Wir fahren von der A9 runter, ich werde schwach, als ich den wunderschönen BMW-Turm sehe, der uns von der Autobahn aus begrüßt, und auf einmal freue ich mich wie blöd auf München. Das Gefühl verstärkt sich, als wir an der Isar entlangfahren und die Menschen in der Abendsonne liegen sehen und am Nockherberg der altbekannte Geruch in unsere Nase zieht. Pils ade, ich brauch zwar jetzt vermutlich erst mal zwei Wochen Entgiftung, aber dann unbedingt ein Helles.

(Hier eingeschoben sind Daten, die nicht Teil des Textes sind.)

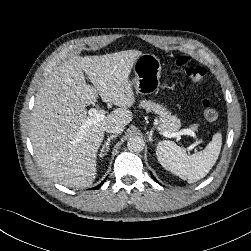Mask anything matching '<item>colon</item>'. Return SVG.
I'll return each mask as SVG.
<instances>
[{
	"mask_svg": "<svg viewBox=\"0 0 251 251\" xmlns=\"http://www.w3.org/2000/svg\"><path fill=\"white\" fill-rule=\"evenodd\" d=\"M177 65L181 68L185 76L194 83H199L205 76V69L202 66L191 64L187 57L180 56ZM203 116L207 122H215L219 117L218 110L209 99L202 101Z\"/></svg>",
	"mask_w": 251,
	"mask_h": 251,
	"instance_id": "5ec220e1",
	"label": "colon"
}]
</instances>
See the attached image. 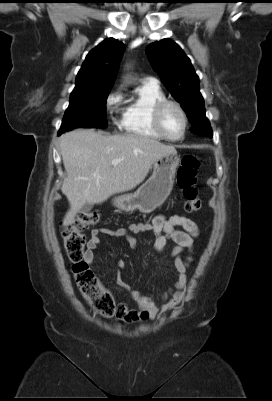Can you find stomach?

Ich fahre, bevor ich in unsere Wohnung komme, noch schnell bei Mama vorbei, da gibt’s was zu essen, („was gscheids“), und wo ich grade dabei bin, lass ich meine Wäsche auch noch da, das mach ich eigentlich (fast) nie, aber nach zehn Tagen geballtem Deutschland darf man ja mal zu müde zum Waschen sein. Dann mit dem Fahrrad Richtung WG an der Isar entlang, das ist mir auch schon wieder abgegangen, obwohl es nur zwei Wochen waren. Es sprechen so viele Gründe für so viele deutsche Städte, und ich gehe alle Studentenstädte durch, die wir aus Zeitgründen ausgelassen haben: Freiburg, Stuttgart, Berlin, Leipzig und so weiter, und ich will das irgendwann mal noch fortführen, die Tour. Aber vielleicht im Sommer erstmal noch ein ausgeflippteres Ziel, arbeiten und dann ab nach Marokko, Thailand, Indien. 

Am Haus der Kunst überhole ich eine extrem langsame Radl-Oma. Anscheinend klingle ich ihr zu spät, weil als ich an ihr vorbeifahre sehe ich, wie ihr erschrockenes Gesicht blitzschnell einem faltigen, grimmigen Ausdruck Platz macht und sie plärrt mir irgendwas hinterher wie „nedaufbassn“. Ich muss grinsen und halte an einer roten Ampel, die ich wahrscheinlich in jeder anderen deutschen Stadt ignoriert hätte. Hach. Endlich daheim.